Kepala Cabang BTN Bangka Belitung, Ghani Padmonodewo, mengungkapkan bahwa langkah nyata ini telah menyasar ratusan pelaku usaha di wilayahnya. Termasuk, dari sektor usaha mikro.
"Yang property related tapi juga tidak menutup hanya kepada properti yang seperti developer, kemudian toko bangunan, tetapi juga masyarakat yang memiliki usaha-usaha terkait dengan usaha kecil warung, bengkel, juga ada catering kami juga kemarin baru penyaluran tersebut kurang lebih kami sekitar 250 akun kami yang kami telah salurkan untuk usaha mikro," ungkap Ghani.
Kegiatan sosialisasi produk pembiayaan usaha ini diikuti oleh sebanyak 50 pelaku UMKM dari berbagai sektor usaha. Kehadiran para pelaku usaha ini bertujuan untuk mendapatkan informasi valid dan mendalam terkait layanan pembiayaan serta pinjaman modal usaha yang difasilitasi oleh perbankan BUMN tersebut.

Kakanwil Sumatra 2 BTN, Carly Tambunan (kanan) dan Kepala Cabang BTN Bangka Belitung, Ghani Padmonodewo (kiri). Foto: Metro TV/Rendy Ferdiansyah.
Fasilitas KUR 6 Persen dan Kredit Perumahan
Dalam kegiatan ini, para peserta diberikan penjelasan terperinci mengenai berbagai produk pembiayaan yang dapat dimanfaatkan untuk mendukung pengembangan usaha mereka. Salah satu program andalan yang dipaparkan adalah penambahan modal kerja melalui skema KUR.
Fasilitas KUR ini menawarkan limit pinjaman maksimal hingga Rp500 juta. Nilai keunggulan program ini terletak pada suku bunga yang sangat murah dan terjangkau bagi pelaku usaha kecil, yakni hanya sebesar 6 persen.

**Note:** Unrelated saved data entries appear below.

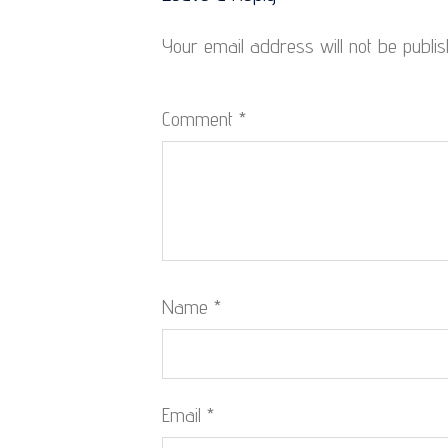
Your email address will not be publis
Comment
*
Name
*
Email
*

Selain fokus pada modal kerja, BTN juga mengenalkan fasilitas kredit yang saat ini sedang gencar dipromosikan, yaitu Kredit Program Perumahan (KPP). Program dengan plafon maksimal Rp500 juta ini dapat digunakan oleh para pelaku UMKM untuk membeli rumah baru atau melakukan renovasi tempat tinggal sekaligus tempat usaha mereka.
Kemudahan Prosedur Pengajuan Modal
Tidak hanya memberikan pemahaman mengenai mekanisme pembiayaan, para peserta juga memperoleh informasi komprehensif mengenai persyaratan administratif dan prosedur pengajuan. Pihak BTN turut memaparkan berbagai kemudahan yang ditawarkan bagi pelaku usaha yang ingin mengakses permodalan tanpa birokrasi yang rumit.
Melalui kegiatan sosialisasi ini, para pelaku UMKM diharapkan semakin memahami berbagai pilihan pembiayaan yang tersedia di pasar. Pemahaman yang baik ini dinilai penting agar mereka dapat memanfaatkan akses modal secara tepat guna, demi meningkatkan daya saing serta memacu pertumbuhan ekonomi kreatif di Kota Pangkalpinang.